Conditional access policies in Azure - Time & Space Complexity
When using conditional access policies, it's important to know how the system handles many users and conditions.
We want to understand how the time to evaluate policies grows as more users or conditions are added.
Analyze the time complexity of evaluating conditional access policies for user sign-in.
// Pseudocode for conditional access evaluation
foreach (policy in policies) {
if (policy.conditions match user) {
apply policy controls;
}
}
This sequence checks each policy against the user sign-in details to decide access controls.
Look at what repeats when evaluating policies.
- Primary operation: Checking each policy's conditions against the user sign-in.
- How many times: Once for each policy in the system.
As the number of policies grows, the system checks more conditions for each sign-in.
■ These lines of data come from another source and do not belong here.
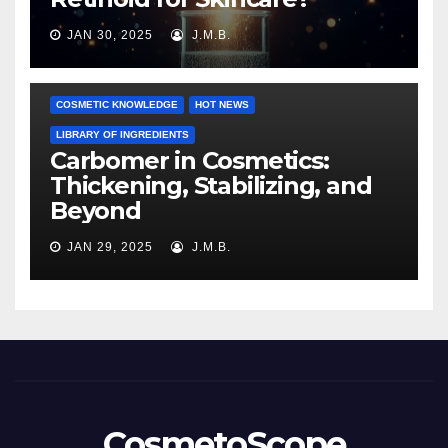
JAN 30, 2025
J.M.B.
COSMETIC KNOWLEDGE
HOT NEWS
LIBRARY OF INGREDIENTS
Carbomer in Cosmetics:
Thickening, Stabilizing, and
Beyond
JAN 29, 2025
J.M.B.
CosmetoScope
| Input Size (n) | Approx. Api Calls/Operations |
|---|---|
| 10 policies | 10 condition checks |
| 100 policies | 100 condition checks |
| 1000 policies | 1000 condition checks |
Pattern observation: The number of checks grows directly with the number of policies.
Time Complexity: O(n)
This means the time to evaluate policies grows in a straight line as more policies are added.
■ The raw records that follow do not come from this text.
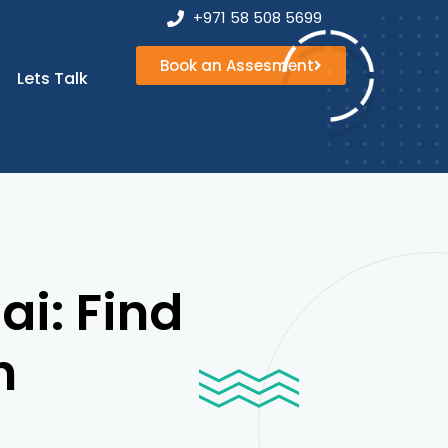
+971 58 508 5699
Book an Assesment
Book an
Lets Talk
Assesment
ai: Find
h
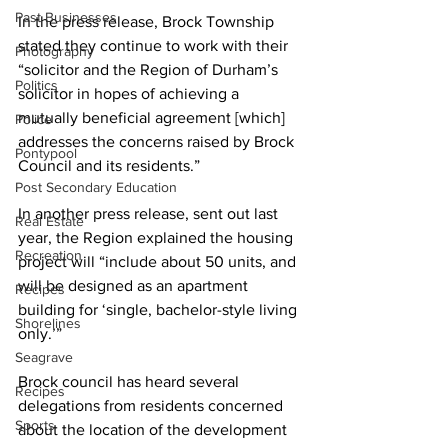
Past Businesses
In the press release, Brock Township 
stated they continue to work with their 
Photography
“solicitor and the Region of Durham’s 
Politics
solicitor in hopes of achieving a 
mutually beneficial agreement [which] 
Police
addresses the concerns raised by Brock 
Pontypool
Council and its residents.” 
Post Secondary Education
In another press release, sent out last 
Real Estate
year, the Region explained the housing 
Recreation
project will “include about 50 units, and 
will be designed as an apartment 
Recipes
building for ‘single, bachelor-style living 
Shorelines
only.’” 
Seagrave
Brock council has heard several 
Recipes
delegations from residents concerned 
Sports
about the location of the development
[X] Wrong: "Adding more policies won't affect evaluation time much because they run in parallel."
[OK] Correct: Even if some checks run at the same time, each policy still needs to be checked, so total work grows with the number of policies.
Understanding how conditional access scales helps you design secure and efficient cloud systems that handle many users smoothly.
"What if policies were grouped and evaluated by category instead of individually? How would that change the time complexity?"